Your answer must be the exact lines below, starting with the line with "ವಿದ್ಯಾನಿಧಿ 2024ರ ಅರ್ಜಿ" and going on through the line with "23-04-2026 - a partir de les 6 de la tarda", both included, with no pictures.

BEGIN

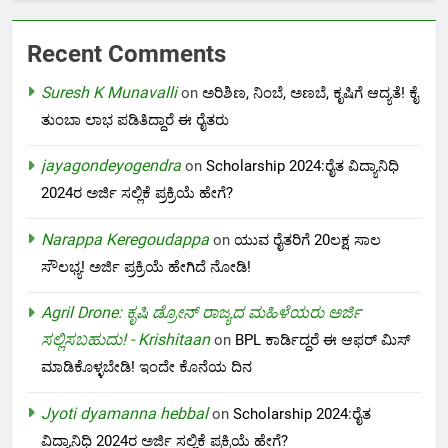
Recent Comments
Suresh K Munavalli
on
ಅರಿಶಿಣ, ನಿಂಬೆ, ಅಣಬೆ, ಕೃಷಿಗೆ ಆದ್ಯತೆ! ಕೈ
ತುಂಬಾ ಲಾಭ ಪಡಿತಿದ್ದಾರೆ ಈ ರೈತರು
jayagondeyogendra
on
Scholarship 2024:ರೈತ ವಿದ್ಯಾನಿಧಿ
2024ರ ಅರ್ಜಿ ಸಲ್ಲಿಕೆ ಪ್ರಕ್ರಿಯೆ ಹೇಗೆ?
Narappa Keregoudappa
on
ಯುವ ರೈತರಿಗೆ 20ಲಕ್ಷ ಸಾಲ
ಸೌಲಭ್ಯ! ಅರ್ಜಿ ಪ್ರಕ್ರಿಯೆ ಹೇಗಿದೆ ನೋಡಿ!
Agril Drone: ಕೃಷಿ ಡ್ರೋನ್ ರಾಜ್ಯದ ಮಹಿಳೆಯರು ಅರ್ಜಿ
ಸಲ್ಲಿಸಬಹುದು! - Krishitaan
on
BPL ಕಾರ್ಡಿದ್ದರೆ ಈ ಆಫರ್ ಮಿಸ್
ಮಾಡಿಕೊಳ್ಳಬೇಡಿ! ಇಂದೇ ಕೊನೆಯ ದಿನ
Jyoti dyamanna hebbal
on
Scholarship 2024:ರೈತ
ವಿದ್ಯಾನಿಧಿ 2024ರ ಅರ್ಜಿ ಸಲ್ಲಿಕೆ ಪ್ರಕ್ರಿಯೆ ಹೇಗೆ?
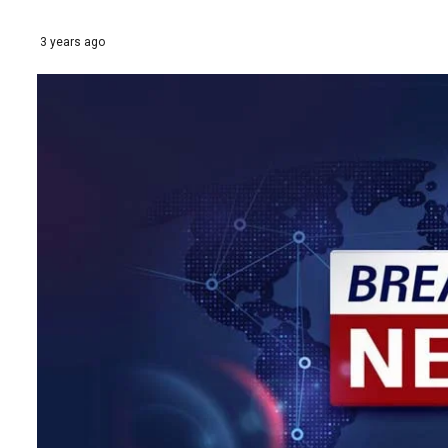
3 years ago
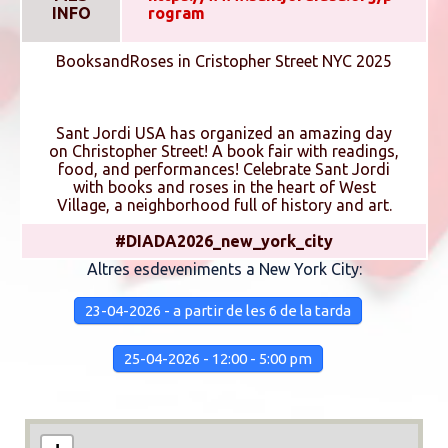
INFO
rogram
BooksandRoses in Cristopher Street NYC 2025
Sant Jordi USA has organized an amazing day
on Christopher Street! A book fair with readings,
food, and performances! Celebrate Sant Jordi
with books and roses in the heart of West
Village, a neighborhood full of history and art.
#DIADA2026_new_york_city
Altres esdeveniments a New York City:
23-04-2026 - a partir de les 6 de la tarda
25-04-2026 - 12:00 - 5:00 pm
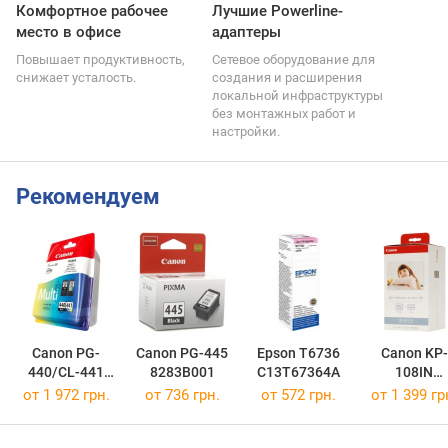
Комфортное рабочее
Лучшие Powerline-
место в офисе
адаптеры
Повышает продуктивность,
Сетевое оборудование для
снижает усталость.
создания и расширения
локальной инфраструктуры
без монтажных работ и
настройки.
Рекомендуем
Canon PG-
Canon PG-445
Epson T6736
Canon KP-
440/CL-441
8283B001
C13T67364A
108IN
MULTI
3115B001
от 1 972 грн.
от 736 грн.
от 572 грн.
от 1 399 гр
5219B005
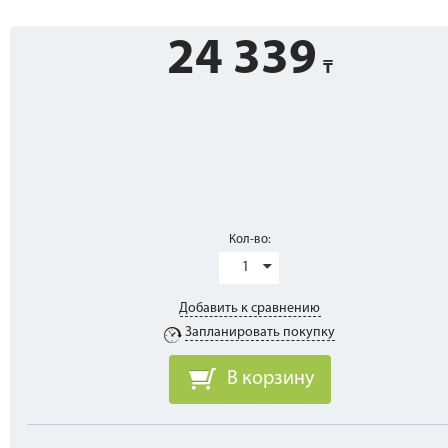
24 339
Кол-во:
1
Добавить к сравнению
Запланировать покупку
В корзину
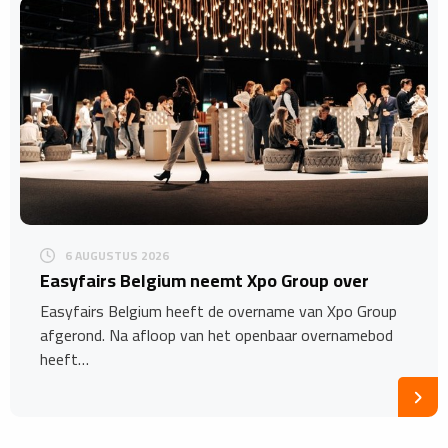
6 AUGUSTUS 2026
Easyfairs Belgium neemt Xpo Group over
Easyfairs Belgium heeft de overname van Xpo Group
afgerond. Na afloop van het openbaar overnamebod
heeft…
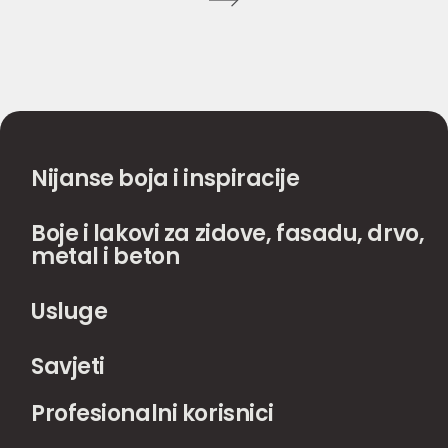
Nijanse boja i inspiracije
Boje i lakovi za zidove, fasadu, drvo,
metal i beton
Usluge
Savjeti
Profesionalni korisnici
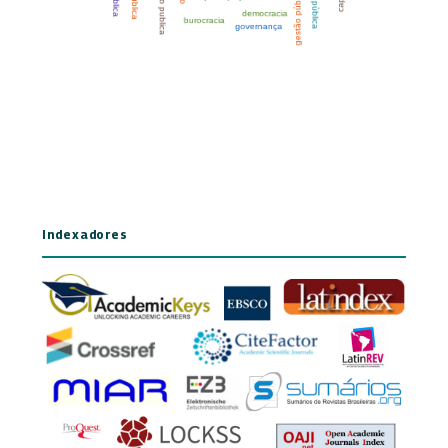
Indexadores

END

| ANSWER BELOW |
ವಿದ್ಯಾನಿಧಿ 2024ರ ಅರ್ಜಿ ಸಲ್ಲಿಕೆ ಪ್ರಕ್ರಿಯೆ ಹೇಗೆ?
3 years ago
INFO
rogram
BooksandRoses in Cristopher Street NYC 2025
Sant Jordi USA has organized an amazing day
on Christopher Street! A book fair with readings,
food, and performances! Celebrate Sant Jordi
with books and roses in the heart of West
Village, a neighborhood full of history and art.
#DIADA2026_new_york_city
Altres esdeveniments a New York City:
23-04-2026 - a partir de les 6 de la tarda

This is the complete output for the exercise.